> [EXTRACTED RECORDS]
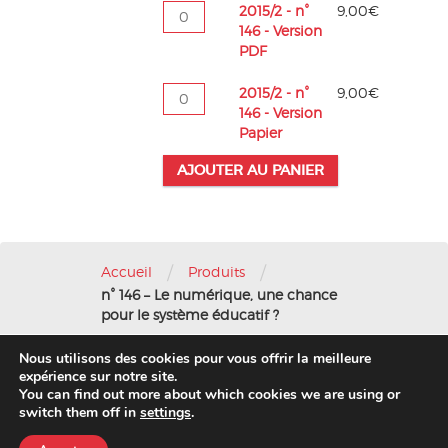
quantité
2015/2 - n°
9,00
€
de
146 - Version
2015/2
PDF
-
n°
quantité
2015/2 - n°
9,00
€
146
de
146 - Version
-
2015/2
Papier
Version
-
PDF
AJOUTER AU PANIER
n°
146
-
Version
Papier
/
/
Accueil
Produits
n° 146 – Le numérique, une chance
pour le système éducatif ?
Nous utilisons des cookies pour vous offrir la meilleure
Nous contacter
-
Mentions légales
expérience sur notre site.
You can find out more about which cookies we are using or
© 2016 AFAE
switch them off in
settings
.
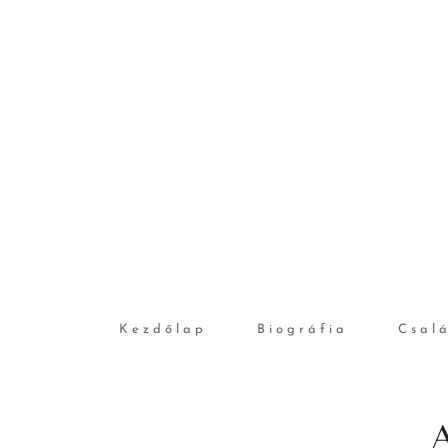
Kezdőlap
Biográfia
Csalá
A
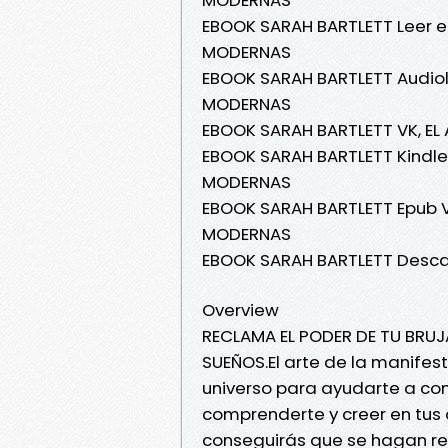
EBOOK SARAH BARTLETT Leer en
MODERNAS
EBOOK SARAH BARTLETT Audiol
MODERNAS
EBOOK SARAH BARTLETT VK, EL
EBOOK SARAH BARTLETT Kindle
MODERNAS
EBOOK SARAH BARTLETT Epub V
MODERNAS
EBOOK SARAH BARTLETT Desca
Overview
RECLAMA EL PODER DE TU BRUJ
SUEÑOS.El arte de la manifes
universo para ayudarte a con
comprenderte y creer en tus 
conseguirás que se hagan rea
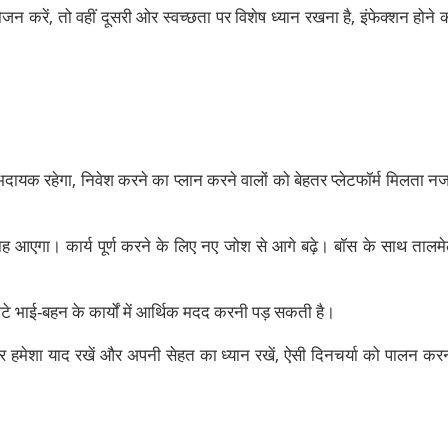
ोजन करें, तो वहीं दूसरी ओर स्वच्छता पर विशेष ध्यान रखना है, इंफेक्शन होने 
भदायक रहेगा, निवेश करने का प्लान करने वालों को बेहतर प्लेटफॉर्म मिलता न
त्साह आएगा। कार्य पूर्ण करने के लिए नए जोश से आगे बढ़े। बॉस के साथ तालम
 छोटे भाई-बहन के कार्यों में आर्थिक मदद करनी पड़ सकती है।
ंत्र हमेशा याद रखें और अपनी सेहत का ध्यान रखें, ऐसी दिनचर्या को पालन कर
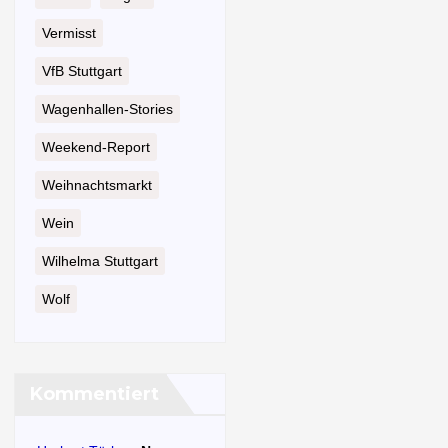
Vermisst
VfB Stuttgart
Wagenhallen-Stories
Weekend-Report
Weihnachtsmarkt
Wein
Wilhelma Stuttgart
Wolf
Kommentiert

> [EXERCISE GOAL]
An unchanged copy of the data, images excluded, is all that should be given.

> [PROBLEM SOLUTION]
quantité
2015/2 - n°
9,00
€
de
146 - Version
2015/2
PDF
-
n°
quantité
2015/2 - n°
9,00
€
146
de
146 - Version
-
2015/2
Papier
Version
-
PDF
AJOUTER AU PANIER
n°
146
-
Version
Papier
/
/
Accueil
Produits
n° 146 – Le numérique, une chance
pour le système éducatif ?
Nous utilisons des cookies pour vous offrir la meilleure
Nous contacter
-
Mentions légales
expérience sur notre site.
You can find out more about which cookies we are using or
© 2016 AFAE
switch them off in
settings
.
Kezdőlap
Biográfia
Csalá
A
EBOOK SARAH BARTLETT Leer en
MODERNAS
EBOOK SARAH BARTLETT Audiol
MODERNAS
EBOOK SARAH BARTLETT VK, EL
EBOOK SARAH BARTLETT Kindle
MODERNAS
EBOOK SARAH BARTLETT Epub V
MODERNAS
EBOOK SARAH BARTLETT Desca
Overview
RECLAMA EL PODER DE TU BRUJ
SUEÑOS.El arte de la manifes
universo para ayudarte a con
comprenderte y creer en tus 
conseguirás que se hagan rea
ोजन करें, तो वहीं दूसरी ओर स्वच्छता पर विशेष ध्यान रखना है, इंफेक्शन होने 
भदायक रहेगा, निवेश करने का प्लान करने वालों को बेहतर प्लेटफॉर्म मिलता न
त्साह आएगा। कार्य पूर्ण करने के लिए नए जोश से आगे बढ़े। बॉस के साथ तालम
 छोटे भाई-बहन के कार्यों में आर्थिक मदद करनी पड़ सकती है।
ंत्र हमेशा याद रखें और अपनी सेहत का ध्यान रखें, ऐसी दिनचर्या को पालन कर
Vermisst
VfB Stuttgart
Wagenhallen-Stories
Weekend-Report
Weihnachtsmarkt
Wein
Wilhelma Stuttgart
Wolf
Kommentiert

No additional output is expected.